I assume you can use a physical keyboard on an iPhone like I can on Android via USB? Presumably you could buy a wired Czech keyboard to access the device? Twice I have had the touchscreen fail on Android devices and been able to get what I needed off them using a USB mouse.

PlunderBunny

Even if he did have a Mac with the continuity feature enabled, I suppose the lock-screen won’t accept a paste from the clipboard of a Mac. (If it did, he could enter the correct passcode in any text editor on his Mac, copy it to the clipboard on the Mac, then paste it into the lock-screen on his iPhone)

wolfi1

there was a time when I used a simple "§" in my password. turned out, some Android keyboards don't have the "§". Since then I play it safe with my passwords, using only characters I don't need a specialized keyboard for

inglor_cz

This really reads like a modern Ancient-Greek story about inscrutable gods who suddenly decide to complicate your life for some unclear reason and don't respond to any prayers and rituals.
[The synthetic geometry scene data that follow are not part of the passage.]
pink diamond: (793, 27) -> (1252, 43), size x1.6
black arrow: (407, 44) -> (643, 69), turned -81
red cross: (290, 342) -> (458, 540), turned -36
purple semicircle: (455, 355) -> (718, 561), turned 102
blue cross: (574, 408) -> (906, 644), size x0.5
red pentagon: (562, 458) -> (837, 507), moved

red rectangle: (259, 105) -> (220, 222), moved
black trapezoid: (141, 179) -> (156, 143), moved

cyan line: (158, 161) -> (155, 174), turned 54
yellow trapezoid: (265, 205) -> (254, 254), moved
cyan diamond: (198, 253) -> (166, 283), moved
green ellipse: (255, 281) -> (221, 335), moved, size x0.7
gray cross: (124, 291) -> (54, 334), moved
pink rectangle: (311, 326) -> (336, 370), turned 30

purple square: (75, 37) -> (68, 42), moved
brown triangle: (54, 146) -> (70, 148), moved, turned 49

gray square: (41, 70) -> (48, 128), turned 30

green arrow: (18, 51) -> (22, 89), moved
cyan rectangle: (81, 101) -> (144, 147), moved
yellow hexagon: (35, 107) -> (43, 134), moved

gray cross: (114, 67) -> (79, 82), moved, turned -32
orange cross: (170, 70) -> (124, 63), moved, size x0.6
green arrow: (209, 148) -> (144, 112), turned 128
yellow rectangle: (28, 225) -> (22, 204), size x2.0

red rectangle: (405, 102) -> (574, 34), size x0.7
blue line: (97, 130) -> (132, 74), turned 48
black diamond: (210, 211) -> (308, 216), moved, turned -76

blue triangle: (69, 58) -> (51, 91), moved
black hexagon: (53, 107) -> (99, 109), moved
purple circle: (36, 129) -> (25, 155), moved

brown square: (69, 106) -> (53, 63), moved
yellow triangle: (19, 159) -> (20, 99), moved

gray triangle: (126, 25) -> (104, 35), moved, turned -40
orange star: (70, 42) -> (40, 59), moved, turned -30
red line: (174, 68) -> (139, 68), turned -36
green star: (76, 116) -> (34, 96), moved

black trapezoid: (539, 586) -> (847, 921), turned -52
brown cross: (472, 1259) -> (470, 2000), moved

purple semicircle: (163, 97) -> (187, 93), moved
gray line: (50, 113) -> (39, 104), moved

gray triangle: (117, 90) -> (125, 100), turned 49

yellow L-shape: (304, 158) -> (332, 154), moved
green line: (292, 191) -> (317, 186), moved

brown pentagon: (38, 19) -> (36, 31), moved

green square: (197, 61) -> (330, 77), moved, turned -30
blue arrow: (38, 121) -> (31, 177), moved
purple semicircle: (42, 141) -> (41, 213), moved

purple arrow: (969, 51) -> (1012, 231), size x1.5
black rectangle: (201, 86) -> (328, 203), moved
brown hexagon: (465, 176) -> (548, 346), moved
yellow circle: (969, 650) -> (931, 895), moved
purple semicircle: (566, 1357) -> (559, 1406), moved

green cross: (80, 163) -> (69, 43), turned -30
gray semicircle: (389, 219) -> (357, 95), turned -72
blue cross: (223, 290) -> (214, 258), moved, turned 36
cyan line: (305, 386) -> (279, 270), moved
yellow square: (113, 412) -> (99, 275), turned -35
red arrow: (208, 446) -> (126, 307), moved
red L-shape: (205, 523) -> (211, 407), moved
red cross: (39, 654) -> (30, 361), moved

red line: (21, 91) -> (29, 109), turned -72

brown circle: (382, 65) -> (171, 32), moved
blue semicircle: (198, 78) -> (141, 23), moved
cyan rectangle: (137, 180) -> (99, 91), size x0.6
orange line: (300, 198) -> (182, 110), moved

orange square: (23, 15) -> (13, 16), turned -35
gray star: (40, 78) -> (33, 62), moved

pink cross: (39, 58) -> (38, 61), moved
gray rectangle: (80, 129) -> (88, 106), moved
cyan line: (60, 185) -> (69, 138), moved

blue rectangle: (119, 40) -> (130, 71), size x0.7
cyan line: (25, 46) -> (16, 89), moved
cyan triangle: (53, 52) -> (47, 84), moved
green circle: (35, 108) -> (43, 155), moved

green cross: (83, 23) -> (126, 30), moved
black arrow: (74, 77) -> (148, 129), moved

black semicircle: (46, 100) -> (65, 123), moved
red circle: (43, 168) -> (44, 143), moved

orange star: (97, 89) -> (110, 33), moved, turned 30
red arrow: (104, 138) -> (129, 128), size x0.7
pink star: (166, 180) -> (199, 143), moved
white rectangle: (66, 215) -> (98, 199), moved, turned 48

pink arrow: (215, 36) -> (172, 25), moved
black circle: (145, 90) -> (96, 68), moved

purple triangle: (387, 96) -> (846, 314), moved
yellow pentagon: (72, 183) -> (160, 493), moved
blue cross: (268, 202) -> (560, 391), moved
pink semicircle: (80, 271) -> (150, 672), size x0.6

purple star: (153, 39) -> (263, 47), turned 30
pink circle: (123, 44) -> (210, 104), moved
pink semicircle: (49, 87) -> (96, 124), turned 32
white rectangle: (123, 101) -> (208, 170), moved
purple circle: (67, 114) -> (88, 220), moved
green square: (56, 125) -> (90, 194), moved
People are afraid of AI, but human organizations can be quite opaque as well. That said, as a Czech, I wouldn't use any accentuated characters in my passwords. Anything beyond 7-bit ASCII is just asking for trouble.

formvoltron

if you remove the hachek, there will be MANY locked out czech users. It's a symbol of national pride!

thephyber

The side of my brain that manages organizational changes wonders: how does Apple, a 50 year old company of tens of thousands of engineers and over a trillion USD market cap, manage to keep feature velocity high while not making more of these types of errors? The bug seems low likelihood but high severity for the few affected users. Other than simply never changing the login keyboard (or any of the keyboard code) or having nearly 100% test coverage, how does a company not accidentally have more of these types of issues?

icfly2

Majority of California based companies employee English only or English and Spanish speakers possibly with some Indian language as well. This leads to lots of problems when you are bilingual or bilingual in other languages such as German in French. Neither Apple nor Microsoft under this sort of language swapping well. Never mind rarer languages like Czech or Greek.

0x3f

Seems like a front-end bug? So just access the API directly, or ask someone who knows how to do that? Plenty of iOS-focused reverse engineers out there.

nalekberov

"Never do a major OS update on any Apple product" - this is the mantra I am telling myself always.